When you copy the data, keep every word exactly as it is and leave the pictures out.

Bounding box prediction data:
◇ ◇ ◇
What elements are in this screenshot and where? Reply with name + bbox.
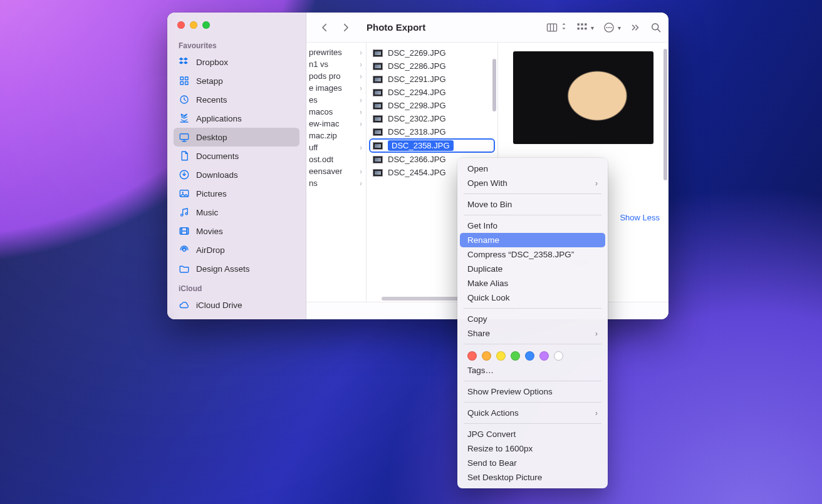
sidebar-item-label: AirDrop	[196, 245, 225, 255]
sidebar-item-documents[interactable]: Documents	[174, 147, 299, 165]
tag-color[interactable]	[525, 351, 534, 361]
menu-item[interactable]: Set Desktop Picture	[460, 470, 605, 485]
column1-row[interactable]: mac.zip	[306, 130, 366, 141]
airdrop-icon	[179, 244, 190, 255]
chevron-right-icon: ›	[595, 409, 598, 418]
sidebar-item-label: Documents	[196, 152, 239, 161]
file-row[interactable]: DSC_2302.JPG	[367, 112, 497, 125]
file-name: DSC_2286.JPG	[388, 61, 446, 71]
file-row[interactable]: DSC_2358.JPG	[367, 138, 497, 153]
menu-item[interactable]: Copy	[460, 312, 605, 326]
file-name: DSC_2302.JPG	[388, 114, 446, 123]
tag-color[interactable]	[511, 351, 520, 361]
column1-row[interactable]: ost.odt	[306, 153, 366, 165]
file-row[interactable]: DSC_2269.JPG	[367, 46, 497, 59]
tag-color[interactable]	[539, 351, 549, 361]
menu-item[interactable]: Compress “DSC_2358.JPG”	[460, 247, 605, 262]
menu-item[interactable]: Make Alias	[460, 276, 605, 291]
zoom-button[interactable]	[202, 21, 210, 29]
column1-row[interactable]: prewrites›	[306, 46, 366, 58]
image-thumbnail-icon	[373, 102, 383, 110]
menu-separator	[464, 381, 601, 381]
chevron-right-icon: ›	[360, 48, 362, 57]
menu-item[interactable]: Move to Bin	[460, 197, 605, 212]
group-by-button[interactable]: ▾	[576, 21, 594, 34]
menu-item[interactable]: Resize to 1600px	[460, 441, 605, 456]
column1-row[interactable]: macos›	[306, 106, 366, 118]
tag-color[interactable]	[482, 351, 491, 361]
file-name: DSC_2298.JPG	[388, 101, 446, 110]
nav-back-button[interactable]	[315, 19, 334, 36]
chevron-right-icon: ›	[360, 143, 362, 152]
column1-row[interactable]: ns›	[306, 177, 366, 189]
sidebar-item-setapp[interactable]: Setapp	[174, 71, 299, 90]
sidebar-item-desktop[interactable]: Desktop	[174, 128, 299, 147]
sidebar-item-airdrop[interactable]: AirDrop	[174, 240, 299, 259]
column1-row[interactable]: uff›	[306, 141, 366, 153]
file-row[interactable]: DSC_2291.JPG	[367, 73, 497, 86]
toolbar-overflow-button[interactable]	[630, 22, 641, 33]
chevron-right-icon: ›	[595, 179, 598, 188]
context-menu: OpenOpen With›Move to BinGet InfoRenameC…	[457, 158, 608, 488]
menu-item[interactable]: Send to Bear	[460, 456, 605, 470]
svg-line-27	[658, 29, 660, 31]
minimize-button[interactable]	[190, 21, 197, 29]
column1-row[interactable]: eensaver›	[306, 165, 366, 177]
sidebar-section-title: iCloud	[174, 280, 299, 296]
search-button[interactable]	[650, 21, 662, 34]
column1-row[interactable]: pods pro›	[306, 70, 366, 82]
tag-color[interactable]	[496, 351, 506, 361]
svg-point-9	[181, 214, 183, 216]
menu-item[interactable]: Get Info	[460, 219, 605, 233]
view-mode-button[interactable]	[546, 21, 567, 34]
sidebar-item-dropbox[interactable]: Dropbox	[174, 53, 299, 71]
file-row[interactable]: DSC_2294.JPG	[367, 86, 497, 99]
nav-forward-button[interactable]	[336, 19, 355, 36]
menu-item-label: JPG Convert	[467, 429, 516, 439]
menu-item[interactable]: Open With›	[460, 176, 605, 190]
sidebar-item-movies[interactable]: Movies	[174, 222, 299, 240]
sidebar-item-label: iCloud Drive	[196, 301, 242, 310]
folder-icon	[179, 263, 190, 274]
file-name: DSC_2454.JPG	[388, 168, 446, 177]
menu-item[interactable]: Open	[460, 162, 605, 176]
column1-row[interactable]: n1 vs›	[306, 58, 366, 70]
column1-row[interactable]: ew-imac›	[306, 118, 366, 130]
svg-rect-16	[578, 23, 580, 25]
action-button[interactable]: ▾	[603, 21, 621, 34]
file-row[interactable]: DSC_2298.JPG	[367, 99, 497, 112]
column1-row[interactable]: es›	[306, 94, 366, 106]
menu-item[interactable]: Tags…	[460, 363, 605, 378]
sidebar-item-applications[interactable]: Applications	[174, 109, 299, 128]
preview-scrollbar[interactable]	[662, 49, 669, 296]
menu-item[interactable]: Quick Look	[460, 291, 605, 305]
tag-color[interactable]	[467, 351, 477, 361]
show-less-link[interactable]: Show Less	[620, 213, 660, 222]
sidebar-item-icloud-drive[interactable]: iCloud Drive	[174, 296, 299, 314]
menu-item[interactable]: Share›	[460, 326, 605, 341]
svg-point-10	[185, 213, 187, 215]
sidebar-item-label: Downloads	[196, 170, 238, 180]
menu-item-label: Show Preview Options	[467, 387, 553, 396]
menu-item-label: Set Desktop Picture	[467, 473, 542, 482]
file-row[interactable]: DSC_2286.JPG	[367, 59, 497, 73]
sidebar-item-recents[interactable]: Recents	[174, 90, 299, 109]
sidebar-item-label: Setapp	[196, 76, 223, 86]
menu-item-label: Make Alias	[467, 279, 508, 288]
menu-item[interactable]: JPG Convert	[460, 427, 605, 441]
menu-item[interactable]: Rename	[460, 233, 605, 247]
tag-color[interactable]	[554, 351, 563, 361]
sidebar-item-music[interactable]: Music	[174, 203, 299, 222]
column1-row[interactable]: e images›	[306, 82, 366, 94]
sidebar-item-pictures[interactable]: Pictures	[174, 184, 299, 203]
sidebar-item-design-assets[interactable]: Design Assets	[174, 259, 299, 278]
menu-item[interactable]: Show Preview Options	[460, 384, 605, 399]
file-row[interactable]: DSC_2318.JPG	[367, 125, 497, 138]
menu-item[interactable]: Duplicate	[460, 262, 605, 276]
column1-row-label: e images	[309, 83, 342, 93]
menu-item[interactable]: Quick Actions›	[460, 406, 605, 420]
chevron-right-icon: ›	[360, 72, 362, 81]
sidebar-item-downloads[interactable]: Downloads	[174, 165, 299, 184]
svg-point-8	[182, 192, 184, 193]
close-button[interactable]	[177, 21, 185, 29]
◇ ◇ ◇
• Your response:
What elements are in this screenshot and where? Reply with name + bbox.
sidebar-item-label: AirDrop	[196, 245, 225, 255]
sidebar-item-documents[interactable]: Documents	[174, 147, 299, 165]
tag-color[interactable]	[525, 351, 534, 361]
menu-item[interactable]: Set Desktop Picture	[460, 470, 605, 485]
column1-row[interactable]: mac.zip	[306, 130, 366, 141]
airdrop-icon	[179, 244, 190, 255]
chevron-right-icon: ›	[595, 409, 598, 418]
sidebar-item-label: Documents	[196, 152, 239, 161]
file-row[interactable]: DSC_2302.JPG	[367, 112, 497, 125]
file-name: DSC_2286.JPG	[388, 61, 446, 71]
file-row[interactable]: DSC_2358.JPG	[367, 138, 497, 153]
menu-item[interactable]: Copy	[460, 312, 605, 326]
file-name: DSC_2302.JPG	[388, 114, 446, 123]
tag-color[interactable]	[511, 351, 520, 361]
column1-row[interactable]: ost.odt	[306, 153, 366, 165]
file-row[interactable]: DSC_2269.JPG	[367, 46, 497, 59]
tag-color[interactable]	[539, 351, 549, 361]
menu-item[interactable]: Compress “DSC_2358.JPG”	[460, 247, 605, 262]
menu-item[interactable]: Make Alias	[460, 276, 605, 291]
zoom-button[interactable]	[202, 21, 210, 29]
column1-row[interactable]: prewrites›	[306, 46, 366, 58]
image-thumbnail-icon	[373, 102, 383, 110]
menu-separator	[464, 381, 601, 381]
chevron-right-icon: ›	[360, 48, 362, 57]
menu-item[interactable]: Move to Bin	[460, 197, 605, 212]
group-by-button[interactable]: ▾	[576, 21, 594, 34]
menu-item[interactable]: Resize to 1600px	[460, 441, 605, 456]
column1-row[interactable]: macos›	[306, 106, 366, 118]
tag-color[interactable]	[482, 351, 491, 361]
file-name: DSC_2298.JPG	[388, 101, 446, 110]
nav-back-button[interactable]	[315, 19, 334, 36]
chevron-right-icon: ›	[360, 143, 362, 152]
column1-row[interactable]: ns›	[306, 177, 366, 189]
sidebar-item-setapp[interactable]: Setapp	[174, 71, 299, 90]
sidebar-item-desktop[interactable]: Desktop	[174, 128, 299, 147]
sidebar-item-airdrop[interactable]: AirDrop	[174, 240, 299, 259]
column1-row[interactable]: uff›	[306, 141, 366, 153]
file-row[interactable]: DSC_2291.JPG	[367, 73, 497, 86]
toolbar-overflow-button[interactable]	[630, 22, 641, 33]
chevron-right-icon: ›	[595, 179, 598, 188]
context-menu: OpenOpen With›Move to BinGet InfoRenameC…	[457, 158, 608, 488]
menu-item[interactable]: Send to Bear	[460, 456, 605, 470]
svg-line-27	[658, 29, 660, 31]
minimize-button[interactable]	[190, 21, 197, 29]
column1-row[interactable]: eensaver›	[306, 165, 366, 177]
sidebar-section-title: iCloud	[174, 280, 299, 296]
search-button[interactable]	[650, 21, 662, 34]
column1-row[interactable]: pods pro›	[306, 70, 366, 82]
tag-color[interactable]	[496, 351, 506, 361]
svg-point-9	[181, 214, 183, 216]
menu-item[interactable]: Get Info	[460, 219, 605, 233]
view-mode-button[interactable]	[546, 21, 567, 34]
sidebar-item-dropbox[interactable]: Dropbox	[174, 53, 299, 71]
file-row[interactable]: DSC_2294.JPG	[367, 86, 497, 99]
nav-forward-button[interactable]	[336, 19, 355, 36]
menu-item-label: JPG Convert	[467, 429, 516, 439]
menu-item[interactable]: Open With›	[460, 176, 605, 190]
sidebar-item-movies[interactable]: Movies	[174, 222, 299, 240]
sidebar-item-label: iCloud Drive	[196, 301, 242, 310]
folder-icon	[179, 263, 190, 274]
file-name: DSC_2454.JPG	[388, 168, 446, 177]
menu-item[interactable]: Open	[460, 162, 605, 176]
column1-row[interactable]: n1 vs›	[306, 58, 366, 70]
column1-row[interactable]: ew-imac›	[306, 118, 366, 130]
svg-rect-16	[578, 23, 580, 25]
action-button[interactable]: ▾	[603, 21, 621, 34]
file-row[interactable]: DSC_2298.JPG	[367, 99, 497, 112]
column1-row[interactable]: es›	[306, 94, 366, 106]
menu-item[interactable]: Tags…	[460, 363, 605, 378]
sidebar-item-applications[interactable]: Applications	[174, 109, 299, 128]
preview-scrollbar[interactable]	[662, 49, 669, 296]
menu-item[interactable]: Quick Look	[460, 291, 605, 305]
tag-color[interactable]	[467, 351, 477, 361]
show-less-link[interactable]: Show Less	[620, 213, 660, 222]
sidebar-item-icloud-drive[interactable]: iCloud Drive	[174, 296, 299, 314]
menu-item[interactable]: Share›	[460, 326, 605, 341]
svg-point-10	[185, 213, 187, 215]
sidebar-item-label: Downloads	[196, 170, 238, 180]
menu-item-label: Show Preview Options	[467, 387, 553, 396]
menu-item-label: Set Desktop Picture	[467, 473, 542, 482]
file-row[interactable]: DSC_2286.JPG	[367, 59, 497, 73]
sidebar-item-recents[interactable]: Recents	[174, 90, 299, 109]
sidebar-item-label: Setapp	[196, 76, 223, 86]
menu-item-label: Make Alias	[467, 279, 508, 288]
menu-item[interactable]: JPG Convert	[460, 427, 605, 441]
menu-item[interactable]: Rename	[460, 233, 605, 247]
tag-color[interactable]	[554, 351, 563, 361]
sidebar-item-music[interactable]: Music	[174, 203, 299, 222]
column1-row[interactable]: e images›	[306, 82, 366, 94]
sidebar-item-pictures[interactable]: Pictures	[174, 184, 299, 203]
sidebar-item-design-assets[interactable]: Design Assets	[174, 259, 299, 278]
menu-item[interactable]: Show Preview Options	[460, 384, 605, 399]
file-row[interactable]: DSC_2318.JPG	[367, 125, 497, 138]
menu-item[interactable]: Duplicate	[460, 262, 605, 276]
column1-row-label: e images	[309, 83, 342, 93]
menu-item[interactable]: Quick Actions›	[460, 406, 605, 420]
chevron-right-icon: ›	[360, 72, 362, 81]
sidebar-item-downloads[interactable]: Downloads	[174, 165, 299, 184]
svg-point-8	[182, 192, 184, 193]
close-button[interactable]	[177, 21, 185, 29]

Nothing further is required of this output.